= 2009 Uruguayan presidential primaries =

Presidential primary elections were held in Uruguay on 28 June 2009 in order to nominate the presidential candidate for every political party taking part in the 2009 Uruguayan general election.

== Background ==
The formally called elecciones internas are the first stage of the electoral system established by the Constitution of 1997. In this election, the only candidates for President of Uruguay per party for the general election will be elected. In addition, the integration of the National Deliberative Body and the different Departmental Deliberative Bodies of the different parties, which have the function of nominating the candidate for president and vice president of each party, and the candidates for mayors for the municipal elections of 2010 are also elected.

In accordance with the transitory provisions of the Constitution, the primary elections are held on the last Sunday of June of the electoral year, and those "qualified to vote"—all those over 18 years of age and registered in the Civic Registry and with a civic credential―can participate in the secret and non-compulsory suffrage.

In order to win the primary election and be proclaimed a presidential candidate, the pre-candidate must obtain an absolute majority of the party's valid votes. In the event that no pre-candidate obtains that majority, the winner will be the one that exceeds 40% of the votes and leads the second by no less than 10 percentage points. If none of these circumstances occur, the deliberative body elected in the election will nominate the party's candidate for president by an absolute majority of its members.
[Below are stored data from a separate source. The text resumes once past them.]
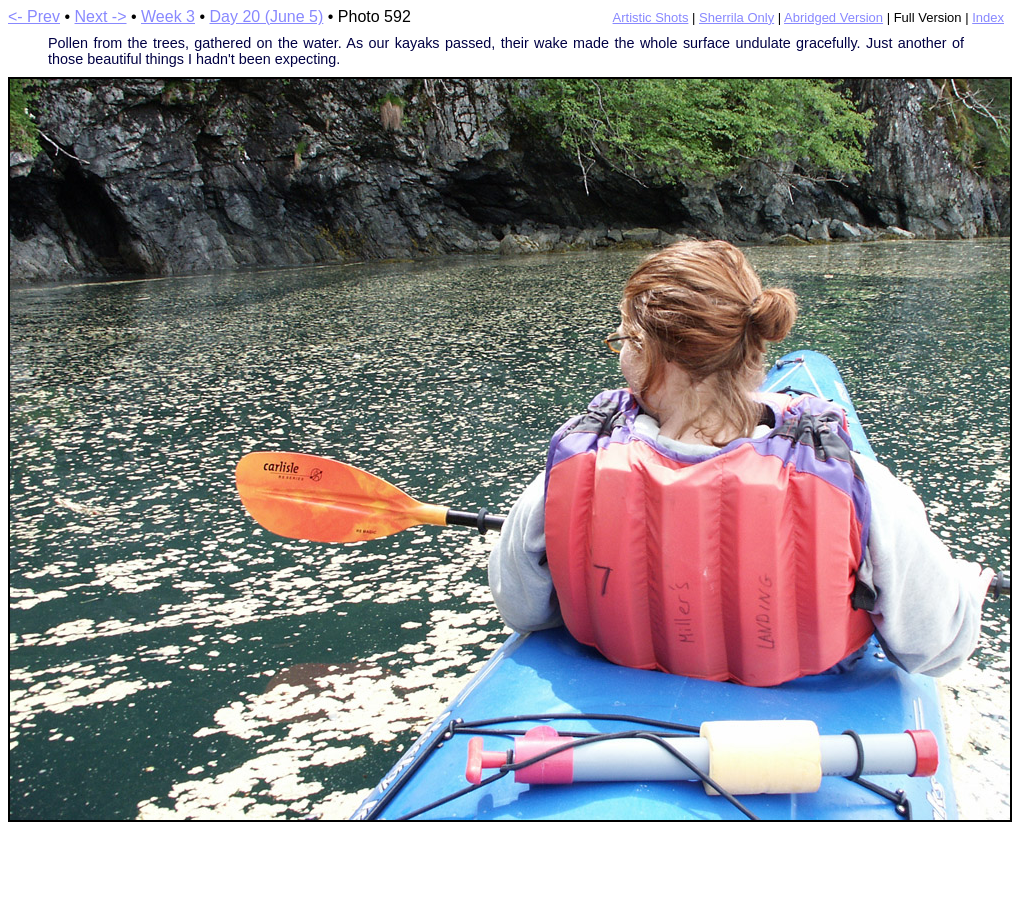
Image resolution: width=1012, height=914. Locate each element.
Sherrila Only (736, 17)
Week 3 (168, 16)
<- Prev (34, 16)
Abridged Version (833, 17)
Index (988, 17)
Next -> (101, 16)
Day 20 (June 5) (266, 16)
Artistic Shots (651, 17)
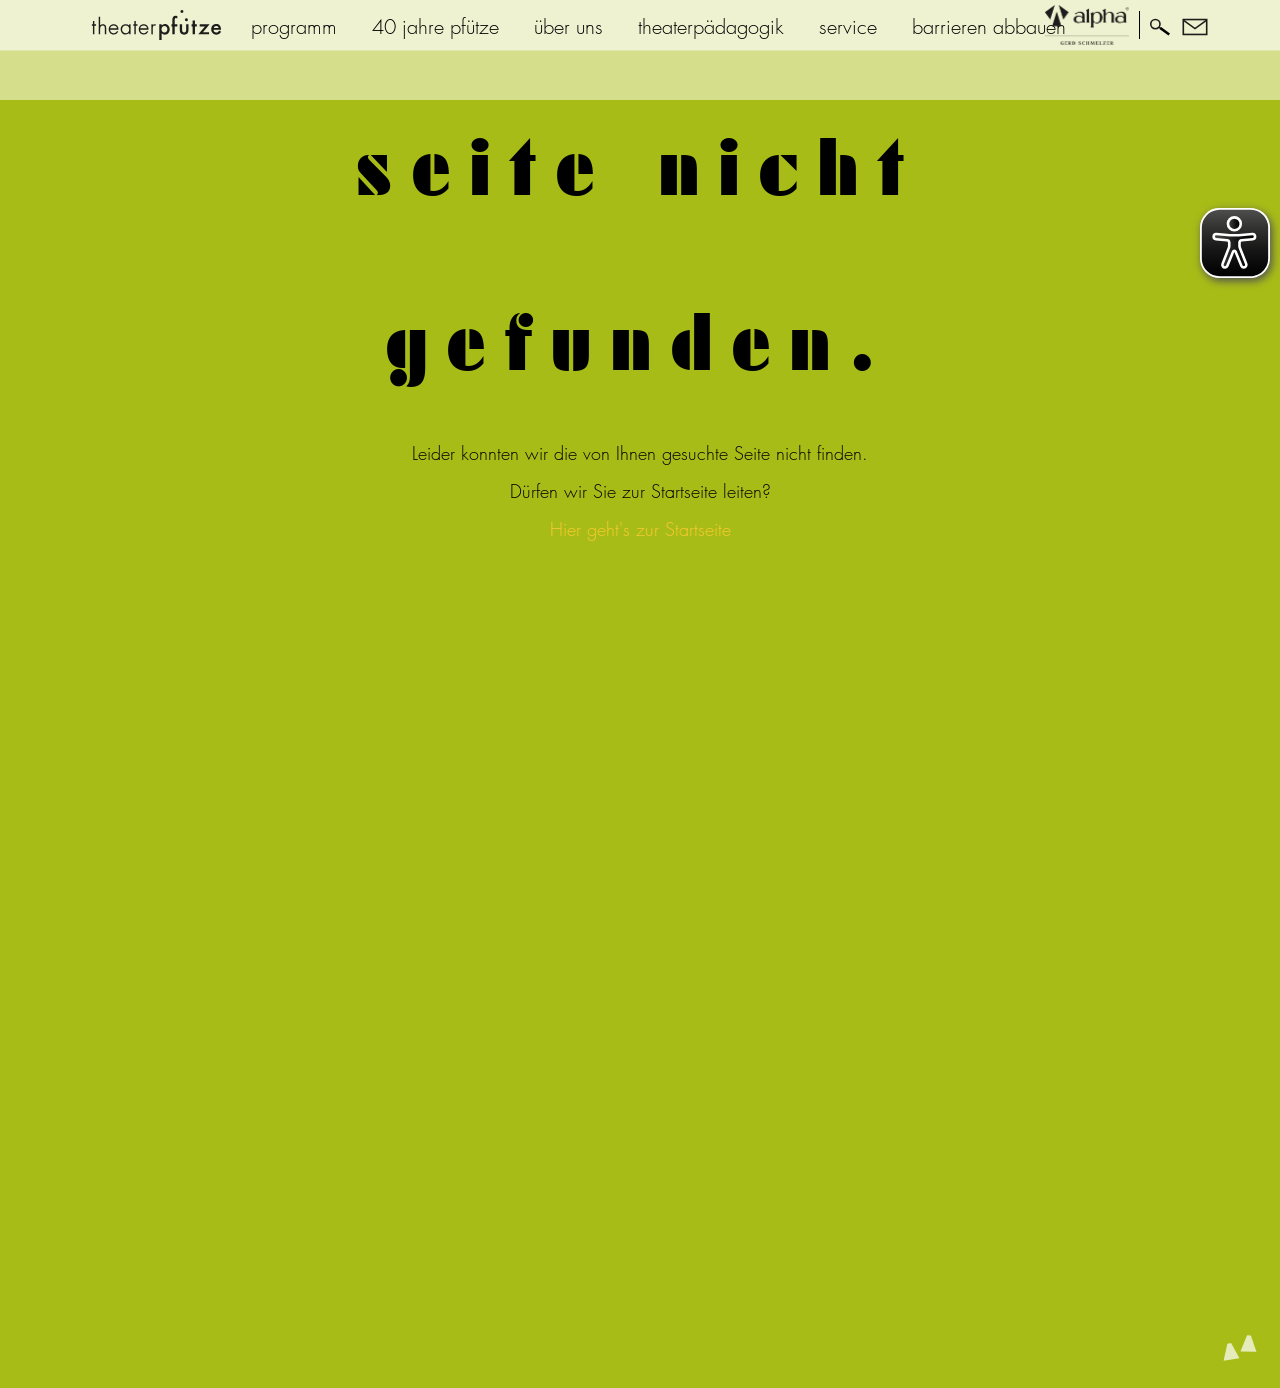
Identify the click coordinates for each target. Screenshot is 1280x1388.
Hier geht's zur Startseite (640, 529)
The participation of the parties in the elections is mandatory. In addition, each one had to obtain at least 500 votes to participate in the general elections.

==Primaries==
The presidential primary elections were held on 28 June 2009 to nominate a candidate for each party. José Mujica became the Broad Front's candidate, winning over Danilo Astori and Marcos Carámbula. The National Party chose Luis Alberto Lacalle over Jorge Larrañaga and Irineu Riet Correa. Pedro Bordaberry won the Colorado Party candidacy, beating out José Amorín, Luis Antonio Hierro López, and Daniel Lamas. Pablo Mieres (Independent Party) and Raúl Rodríguez (Popular Assembly) ran unopposed. Not all contenders were members of the party they sought to represent.